(PROVIDED DATA Opens)

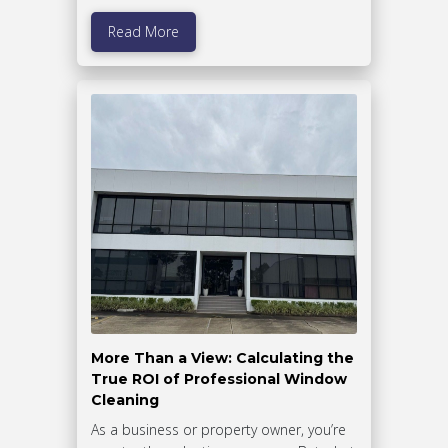
Read More
More Than a View: Calculating the
True ROI of Professional Window
Cleaning
As a business or property owner, you’re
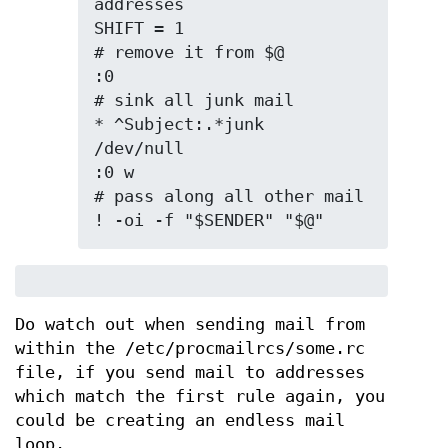
addresses

SHIFT = 1                       
# remove it from $@

:0                              
# sink all junk mail

* ^Subject:.*junk

/dev/null

:0 w                            
# pass along all other mail

! -oi -f "$SENDER" "$@"
Do watch out when sending mail from
within the /etc/procmailrcs/some.rc
file, if you send mail to addresses
which match the first rule again, you
could be creating an endless mail
loop.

(PROVIDED DATA Closes)

### TASK INSTRUCTIONS
Would you write out the data exactly, with no pictures in the copy?

### EXERCISE RESPONSE
Read More
More Than a View: Calculating the
True ROI of Professional Window
Cleaning
As a business or property owner, you’re
addresses

SHIFT = 1                       
# remove it from $@

:0                              
# sink all junk mail

* ^Subject:.*junk

/dev/null

:0 w                            
# pass along all other mail

! -oi -f "$SENDER" "$@"
Do watch out when sending mail from
within the /etc/procmailrcs/some.rc
file, if you send mail to addresses
which match the first rule again, you
could be creating an endless mail
loop.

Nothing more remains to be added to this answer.